Be Honest and Professional

Members must be truthful about their experience, skills, services, pricing, and expected results. Members should not make false promises, mislead clients, exaggerate credentials, or use deceptive marketing. Members are expected to stay within their level of knowledge and experience. When a case is outside a member’s ability, the member should seek help, refer the client to a qualified professional, or recommend veterinary care when appropriate.

Respect Clients, Trainers, and the Public

Members are expected to conduct themselves professionally online, including on social media, forums, review platforms, and in private or public industry groups. We understand that disagreements, criticism, and professional debates will and do happen in this industry, and in general we do not police personal opinions, arguments, or online drama between adults. However, repeated patterns of harassment, targeted bullying, threats, defamatory accusations, or coordinated attacks that damage the reputation or safety of others are not acceptable. Canine Standards will generally not take action regarding online disputes unless we receive two or more separate complaints from Canine Standards Members regarding the same member’s online conduct, or unless the behavior is especially severe.

Prohibited Conduct

Canine Standards may suspend or revoke membership for serious misconduct, including but not limited to:

Prohibited Conduct

Standard

Animal abuse or neglect

Cruel, abusive, reckless, or neglectful treatment of any animal is not tolerated. Abuse concerns will be reviewed case by case.

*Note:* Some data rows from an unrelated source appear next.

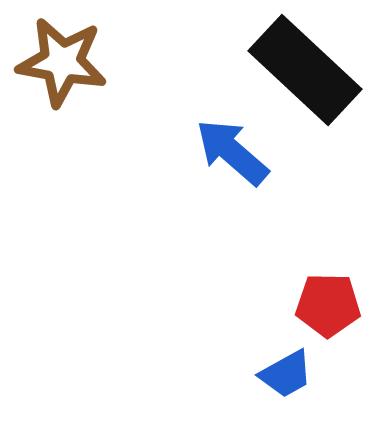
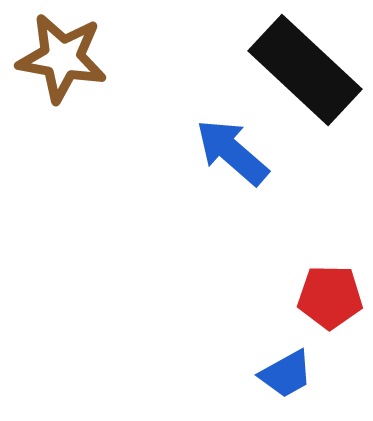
brown star: moved 4 px up
red pentagon: moved 2 px right, 8 px up
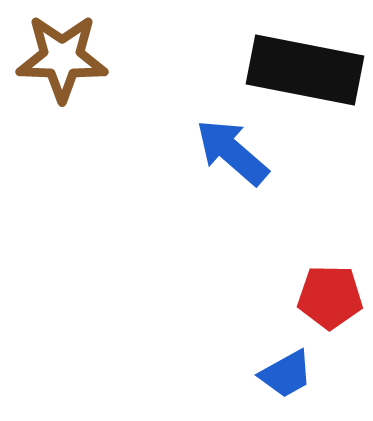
brown star: rotated 8 degrees counterclockwise
black rectangle: rotated 32 degrees counterclockwise
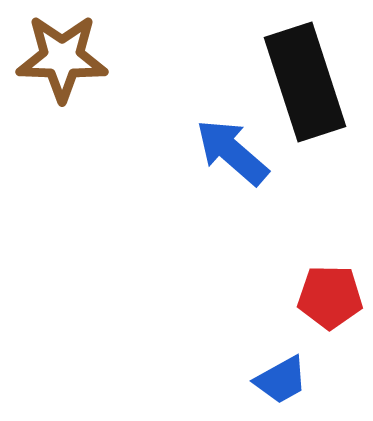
black rectangle: moved 12 px down; rotated 61 degrees clockwise
blue trapezoid: moved 5 px left, 6 px down
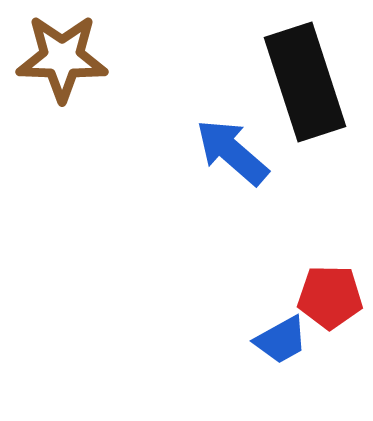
blue trapezoid: moved 40 px up
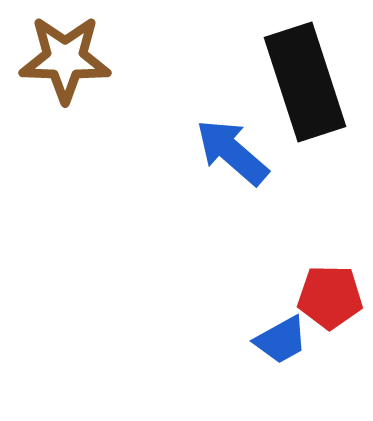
brown star: moved 3 px right, 1 px down
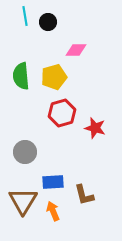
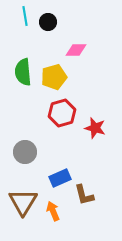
green semicircle: moved 2 px right, 4 px up
blue rectangle: moved 7 px right, 4 px up; rotated 20 degrees counterclockwise
brown triangle: moved 1 px down
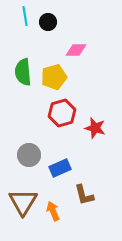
gray circle: moved 4 px right, 3 px down
blue rectangle: moved 10 px up
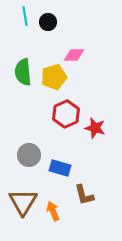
pink diamond: moved 2 px left, 5 px down
red hexagon: moved 4 px right, 1 px down; rotated 8 degrees counterclockwise
blue rectangle: rotated 40 degrees clockwise
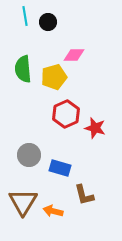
green semicircle: moved 3 px up
orange arrow: rotated 54 degrees counterclockwise
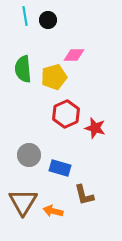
black circle: moved 2 px up
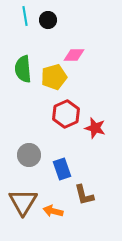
blue rectangle: moved 2 px right, 1 px down; rotated 55 degrees clockwise
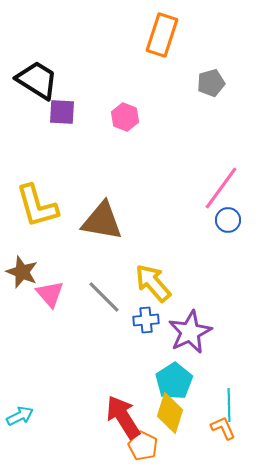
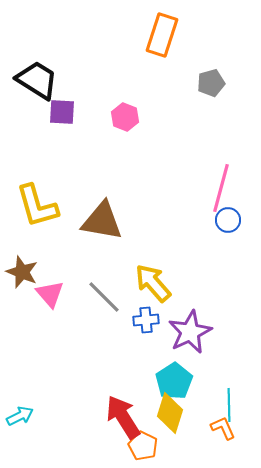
pink line: rotated 21 degrees counterclockwise
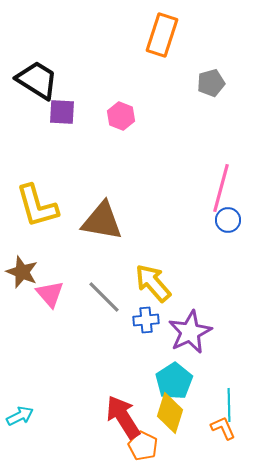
pink hexagon: moved 4 px left, 1 px up
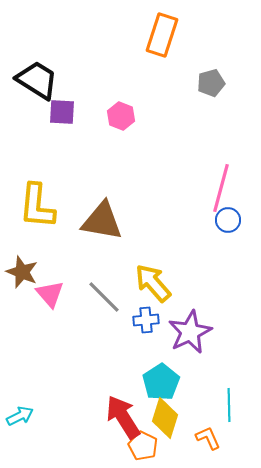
yellow L-shape: rotated 21 degrees clockwise
cyan pentagon: moved 13 px left, 1 px down
yellow diamond: moved 5 px left, 5 px down
orange L-shape: moved 15 px left, 10 px down
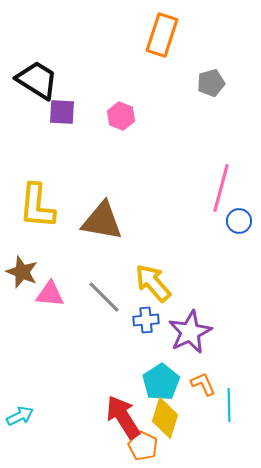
blue circle: moved 11 px right, 1 px down
pink triangle: rotated 44 degrees counterclockwise
orange L-shape: moved 5 px left, 54 px up
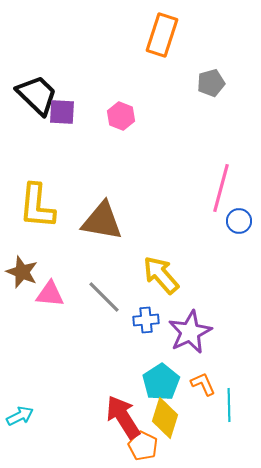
black trapezoid: moved 15 px down; rotated 12 degrees clockwise
yellow arrow: moved 8 px right, 8 px up
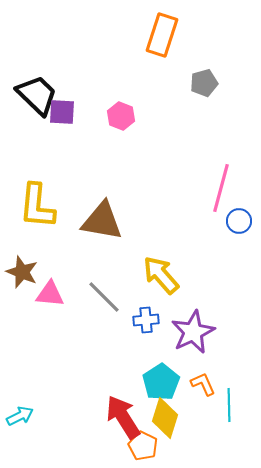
gray pentagon: moved 7 px left
purple star: moved 3 px right
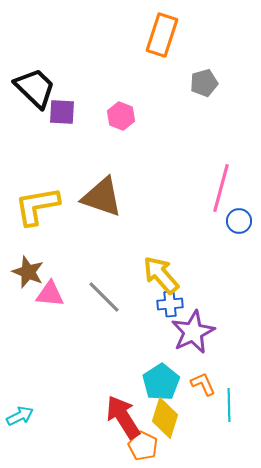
black trapezoid: moved 2 px left, 7 px up
yellow L-shape: rotated 75 degrees clockwise
brown triangle: moved 24 px up; rotated 9 degrees clockwise
brown star: moved 6 px right
blue cross: moved 24 px right, 16 px up
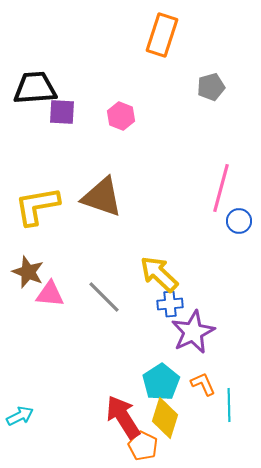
gray pentagon: moved 7 px right, 4 px down
black trapezoid: rotated 48 degrees counterclockwise
yellow arrow: moved 2 px left, 1 px up; rotated 6 degrees counterclockwise
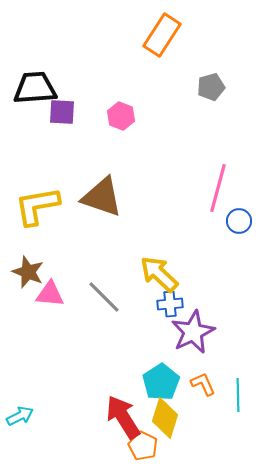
orange rectangle: rotated 15 degrees clockwise
pink line: moved 3 px left
cyan line: moved 9 px right, 10 px up
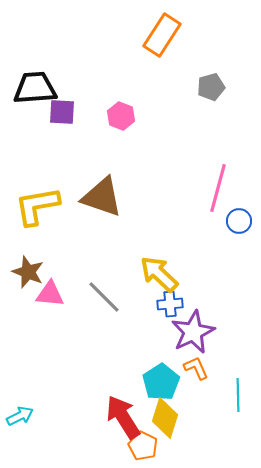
orange L-shape: moved 7 px left, 16 px up
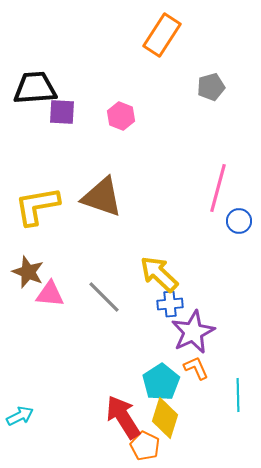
orange pentagon: moved 2 px right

Sexual harassment or misconduct

Sexual harassment, coercion, intimidation, or inappropriate sexual conduct is not tolerated.

Drug abuse

Illegal drug use, drug-related criminal conduct, or substance abuse that harms professional conduct or safety may result in removal.

Theft

Stealing from clients, businesses, trainers, organizations, or the public is not tolerated.

Fraud or dishonesty

False information, fake credentials, deceptive business practices, or dishonest conduct may result in removal.

Violence, threats, or harassment

Threatening, violent, abusive, or discriminatory behavior is not acceptable.

Conduct that harms Canine Standards

Members may be removed for conduct that damages the reputation, mission, or trust of Canine Standards.

Membership, Branding, and Removal

Members may only use the Canine Standards name, logo, badge, listing, promotional materials, or membership claims while they are active members in good standing.

If a membership is suspended, revoked, expired, or otherwise ended, the member must immediately stop using all Canine Standards promotional material, including logos, badges, certificates, website claims, social media references, printed materials, advertisements, and directory listings. Once Canine Standards notifies a member by phone or email that their membership has been revoked or ended, the member must stop using all Canine Standards promotional material immediately.

If membership is revoked, no refund will be issued for membership dues, application fees, listing fees, or any other payments already made.

Accountability

Canine Standards may review complaints, request information, and take action when a member does not meet these standards. Action may include warning, suspension, removal from listings, removal of certification, or termination of membership.

Final Standard

Put the dog first. Be honest. Treat people with respect. Do not abuse animals or people. Do not steal, harass, threaten, or mislead people. Protect the reputation of your business, Canine Standards and the balanced dog training community.